Why Tech Leaders Are Following Google to Portland

John Boitnott
Startup Grind
Published in
4 min readApr 19, 2016

--

I never truly experienced the great Portland-Seattle tech migration first hand. Oh, sure, I always heard about it in the background. People couldn’t afford the Bay Area, so periodically various acquaintances might disappear to the rainy north.

Skilled American tech workers are leaving the Bay Area faster than they are arriving, so I haven’t been all that surprised.
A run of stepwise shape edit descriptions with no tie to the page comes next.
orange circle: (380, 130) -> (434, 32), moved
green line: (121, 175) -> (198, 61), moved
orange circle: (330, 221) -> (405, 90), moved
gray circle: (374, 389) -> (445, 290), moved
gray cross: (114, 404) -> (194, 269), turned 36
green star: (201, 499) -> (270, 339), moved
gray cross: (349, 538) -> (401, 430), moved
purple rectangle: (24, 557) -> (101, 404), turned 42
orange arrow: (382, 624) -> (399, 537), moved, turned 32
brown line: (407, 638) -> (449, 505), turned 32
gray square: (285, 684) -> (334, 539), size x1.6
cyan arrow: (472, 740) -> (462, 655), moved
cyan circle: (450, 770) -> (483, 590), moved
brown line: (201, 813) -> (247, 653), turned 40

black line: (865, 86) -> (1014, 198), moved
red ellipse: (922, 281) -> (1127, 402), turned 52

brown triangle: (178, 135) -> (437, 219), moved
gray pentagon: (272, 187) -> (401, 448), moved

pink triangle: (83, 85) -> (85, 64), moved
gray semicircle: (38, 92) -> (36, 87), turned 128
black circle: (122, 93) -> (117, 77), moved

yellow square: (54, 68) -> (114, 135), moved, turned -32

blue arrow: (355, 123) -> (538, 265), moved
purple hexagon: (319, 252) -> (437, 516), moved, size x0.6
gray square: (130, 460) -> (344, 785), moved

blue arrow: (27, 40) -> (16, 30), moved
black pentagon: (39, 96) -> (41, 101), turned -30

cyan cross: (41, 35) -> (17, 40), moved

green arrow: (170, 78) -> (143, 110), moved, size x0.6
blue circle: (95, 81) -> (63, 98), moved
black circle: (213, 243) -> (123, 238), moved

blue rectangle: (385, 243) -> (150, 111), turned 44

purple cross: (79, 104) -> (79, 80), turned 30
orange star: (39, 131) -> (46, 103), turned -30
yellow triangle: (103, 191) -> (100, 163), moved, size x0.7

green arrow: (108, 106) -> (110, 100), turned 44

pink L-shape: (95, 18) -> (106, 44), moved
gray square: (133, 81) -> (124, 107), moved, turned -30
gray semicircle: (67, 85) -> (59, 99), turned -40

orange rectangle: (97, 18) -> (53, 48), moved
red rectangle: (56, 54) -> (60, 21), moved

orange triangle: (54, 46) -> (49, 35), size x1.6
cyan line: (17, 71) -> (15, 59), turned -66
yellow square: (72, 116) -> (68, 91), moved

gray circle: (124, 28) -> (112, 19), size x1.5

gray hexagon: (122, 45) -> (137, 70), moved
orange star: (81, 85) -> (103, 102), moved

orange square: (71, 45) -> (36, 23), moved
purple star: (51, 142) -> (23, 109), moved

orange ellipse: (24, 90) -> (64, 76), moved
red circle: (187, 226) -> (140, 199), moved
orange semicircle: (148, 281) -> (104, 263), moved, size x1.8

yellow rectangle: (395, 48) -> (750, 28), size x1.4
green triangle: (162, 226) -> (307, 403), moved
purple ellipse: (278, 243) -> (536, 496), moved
It didn’t really hit home, though, until recent months when a long-time, close coworker and friend, Janine Kahn, who I worked with at Village Voice Media in days gone by, decided to get out of Dodge (or San Francisco in my case). She’d always been one of my best San Francisco media friends, and we shared countless lunches and cupcakes. Time marches on though, and she eventually got an even better position running the digital editorial side of Lumina Media. Even more importantly, she found a good man, who became her husband. This good man found a fancy job in Oregon.

“My husband, who also works in tech, got a job as a senior engineer at a dev. agency in Portland, and I work remote, so we decided to give it a shot,” she says. “It doesn’t hurt that we’re renting an entire house for less than our SF one-bedroom now.”

Yes, that type of story forms much the core of why there’s a Pacific Northwest tech migration.